Monroe Nichols, Tulsa Mayor, All-Black Towns, Black Towns, Oklahoma Black Towns, Historic Black Towns, Gary Lee, M. David Goodwin, James Goodwin, Ross Johnson, Sam Levrault, Kimberly Marsh, John Neal, African American News, Black News, African American Newspaper, Black Owned Newspaper, The Oklahoma Eagle, The Eagle, Black Wall Street, Tulsa Race Massacre, 1921 Tulsa Race Massacre

LOCAL & STATE


During a cold weather spell just a few weeks after his Nov. 5, 2024, election, Tulsa Mayor Monroe Nichols personally visited city warming stations and shelters to check on the well-being of people seeking services there. He spent some time with three people, and the experience deepened his sense of humanity. It also reaffirmed his commitment to addressing the needs of Tulsa’s homeless population and providing affordable housing for the city’s residents. 

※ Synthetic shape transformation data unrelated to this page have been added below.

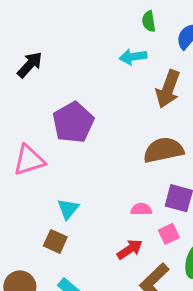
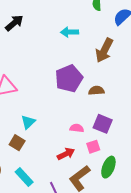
cyan arrow: (133, 57) -> (70, 32), moved
purple pentagon: (73, 122) -> (69, 78), moved
brown semicircle: (164, 150) -> (96, 91), size x0.6

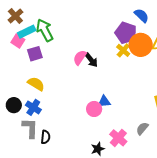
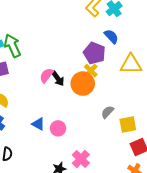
orange circle: (141, 45) -> (83, 84), moved
blue triangle: (104, 102) -> (38, 124), moved, turned 32
gray semicircle: (142, 128) -> (107, 112), moved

In an interview with The Oklahoma Eagle, Nichols shared the story of a woman sheltering at the Trade Winds motel. This tale may resonate with any Tulsan who has passed one of more than 1,400 people experiencing homelessness and living in poverty on the streets of Tulsa.  

The Tulsa Day Center had recently received a grant to house people at local motels, so Nichols took the opportunity to talk to people sheltered there to better understand their life experiences. A middle-aged woman told him how she had gotten into her circumstances. She had been a teacher and fallen into a bad relationship. That led to a downward spiral. She lost her teaching contract, her income, and her home. After being evicted, she had been living on the streets.  

Monroe Nichols, Tulsa Mayor, All-Black Towns, Black Towns, Oklahoma Black Towns, Historic Black Towns, Gary Lee, M. David Goodwin, James Goodwin, Ross Johnson, Sam Levrault, Kimberly Marsh, John Neal, African American News, Black News, African American Newspaper, Black Owned Newspaper, The Oklahoma Eagle, The Eagle, Black Wall Street, Tulsa Race Massacre, 1921 Tulsa Race Massacre
Monroe Nichols, Tulsa, Okla. mayor. Photo, Basil Childers, The Oklahoma Eagle

“She told me a couple of things that blew me away,” Nichols told The Oklahoma Eagle. “One, she asked me why I thought that women who are unhoused wore so many clothes in the summer. She said, ‘Because it makes us less likely to get raped.’ 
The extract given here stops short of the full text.